[WHAT TO PRODUCE]
Drop the pictures from the entries below, then reproduce the rest exactly.

Stored data entries
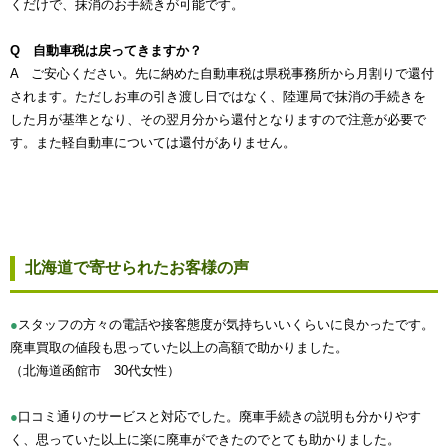
くだけで、抹消のお手続きが可能です。
Q 自動車税は戻ってきますか？
A ご安心ください。先に納めた自動車税は県税事務所から月割りで還付
されます。ただしお車の引き渡し日ではなく、陸運局で抹消の手続きを
した月が基準となり、その翌月分から還付となりますので注意が必要で
す。また軽自動車については還付がありません。
北海道で寄せられたお客様の声
●
スタッフの方々の電話や接客態度が気持ちいいくらいに良かったです。
廃車買取の値段も思っていた以上の高額で助かりました。
（北海道函館市 30代女性）
●
口コミ通りのサービスと対応でした。廃車手続きの説明も分かりやす
く、思っていた以上に楽に廃車ができたのでとても助かりました。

[EXERCISE RESULT]
くだけで、抹消のお手続きが可能です。
Q 自動車税は戻ってきますか？
A ご安心ください。先に納めた自動車税は県税事務所から月割りで還付
されます。ただしお車の引き渡し日ではなく、陸運局で抹消の手続きを
した月が基準となり、その翌月分から還付となりますので注意が必要で
す。また軽自動車については還付がありません。
北海道で寄せられたお客様の声
●
スタッフの方々の電話や接客態度が気持ちいいくらいに良かったです。
廃車買取の値段も思っていた以上の高額で助かりました。
（北海道函館市 30代女性）
●
口コミ通りのサービスと対応でした。廃車手続きの説明も分かりやす
く、思っていた以上に楽に廃車ができたのでとても助かりました。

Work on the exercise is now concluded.